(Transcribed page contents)

____

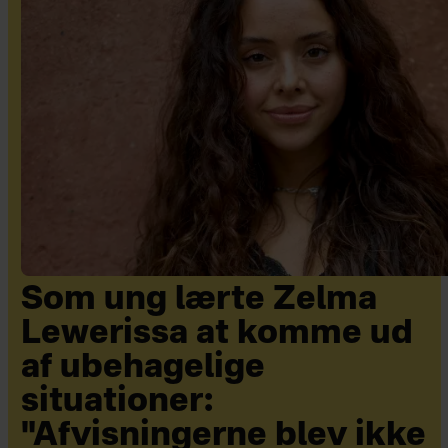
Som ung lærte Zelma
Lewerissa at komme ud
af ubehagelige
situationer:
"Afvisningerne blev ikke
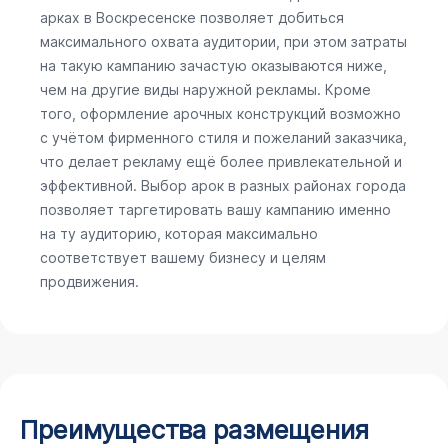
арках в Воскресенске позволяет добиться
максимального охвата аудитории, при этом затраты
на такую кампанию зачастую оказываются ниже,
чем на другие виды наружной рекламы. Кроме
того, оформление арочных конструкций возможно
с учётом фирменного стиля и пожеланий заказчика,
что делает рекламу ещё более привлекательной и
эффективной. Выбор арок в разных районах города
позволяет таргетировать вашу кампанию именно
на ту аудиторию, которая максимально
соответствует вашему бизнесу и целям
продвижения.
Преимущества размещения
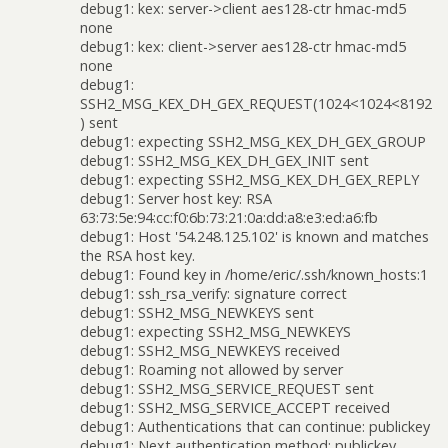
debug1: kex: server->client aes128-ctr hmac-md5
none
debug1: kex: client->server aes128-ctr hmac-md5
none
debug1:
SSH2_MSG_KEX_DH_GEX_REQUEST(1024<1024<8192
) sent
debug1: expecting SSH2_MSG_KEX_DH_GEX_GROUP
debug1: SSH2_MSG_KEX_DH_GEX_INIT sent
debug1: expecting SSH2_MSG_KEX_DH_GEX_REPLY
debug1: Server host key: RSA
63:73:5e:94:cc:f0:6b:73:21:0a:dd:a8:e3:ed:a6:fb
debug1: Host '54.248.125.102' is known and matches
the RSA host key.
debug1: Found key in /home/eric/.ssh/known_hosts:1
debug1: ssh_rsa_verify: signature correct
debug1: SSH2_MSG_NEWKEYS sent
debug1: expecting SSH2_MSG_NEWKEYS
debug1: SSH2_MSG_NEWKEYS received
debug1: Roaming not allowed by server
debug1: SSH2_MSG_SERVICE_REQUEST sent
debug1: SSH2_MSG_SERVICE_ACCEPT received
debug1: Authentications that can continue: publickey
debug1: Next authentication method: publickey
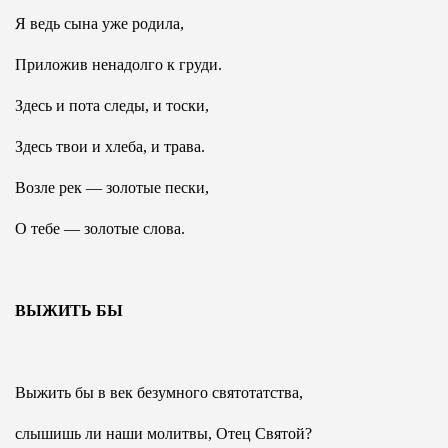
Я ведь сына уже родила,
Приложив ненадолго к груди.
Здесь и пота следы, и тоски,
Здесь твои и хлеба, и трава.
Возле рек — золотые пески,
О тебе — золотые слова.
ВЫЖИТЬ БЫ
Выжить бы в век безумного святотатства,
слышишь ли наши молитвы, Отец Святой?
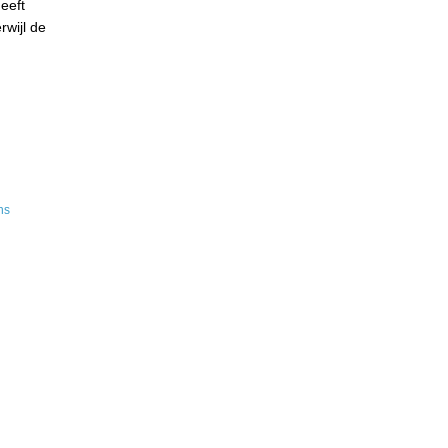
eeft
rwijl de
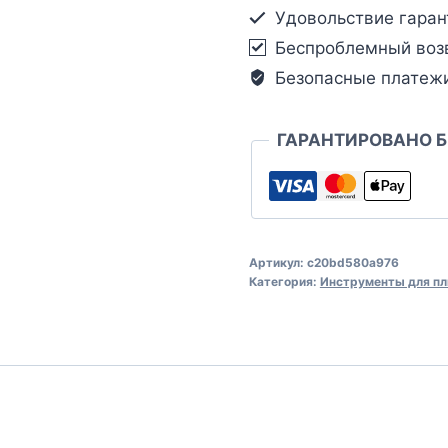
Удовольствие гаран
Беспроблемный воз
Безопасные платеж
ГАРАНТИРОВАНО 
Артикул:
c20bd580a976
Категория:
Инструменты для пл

____

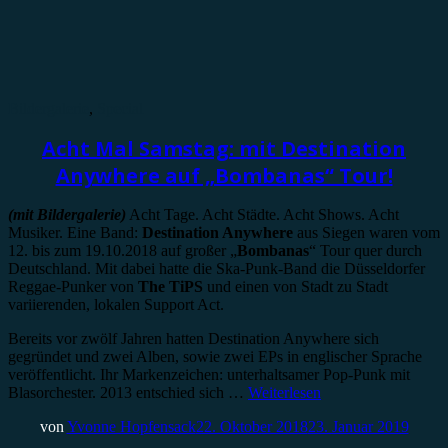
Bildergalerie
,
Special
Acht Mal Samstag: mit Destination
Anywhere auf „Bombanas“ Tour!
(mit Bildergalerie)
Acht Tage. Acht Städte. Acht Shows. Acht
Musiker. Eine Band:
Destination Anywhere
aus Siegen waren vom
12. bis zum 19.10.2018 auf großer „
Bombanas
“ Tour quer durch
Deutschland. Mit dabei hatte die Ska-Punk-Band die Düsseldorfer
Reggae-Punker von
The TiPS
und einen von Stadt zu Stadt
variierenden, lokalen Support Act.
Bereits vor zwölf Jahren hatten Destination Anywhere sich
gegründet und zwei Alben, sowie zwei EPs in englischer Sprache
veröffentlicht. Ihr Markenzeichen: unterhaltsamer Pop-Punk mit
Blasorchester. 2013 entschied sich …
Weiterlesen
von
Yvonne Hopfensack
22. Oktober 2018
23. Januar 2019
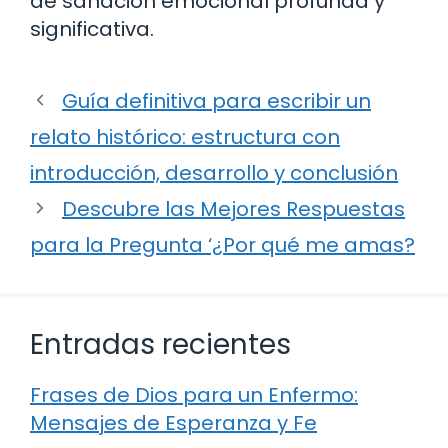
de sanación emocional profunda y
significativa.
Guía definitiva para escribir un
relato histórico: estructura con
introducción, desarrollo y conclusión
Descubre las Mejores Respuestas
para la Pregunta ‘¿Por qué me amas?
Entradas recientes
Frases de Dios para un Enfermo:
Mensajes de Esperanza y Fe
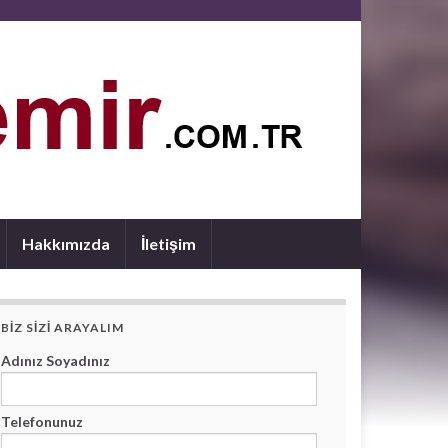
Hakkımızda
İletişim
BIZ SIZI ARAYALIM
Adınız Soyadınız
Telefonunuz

____

## Problem requirements:
Within the entries above, give again exactly the lines starting at the one that contains "introducción, desarrollo y conclusión" and ending at the one that contains "Telefonunuz", leaving out the pictures.

## Solved exercise:
introducción, desarrollo y conclusión
Descubre las Mejores Respuestas
para la Pregunta ‘¿Por qué me amas?
Entradas recientes
Frases de Dios para un Enfermo:
Mensajes de Esperanza y Fe
Hakkımızda
İletişim
BIZ SIZI ARAYALIM
Adınız Soyadınız
Telefonunuz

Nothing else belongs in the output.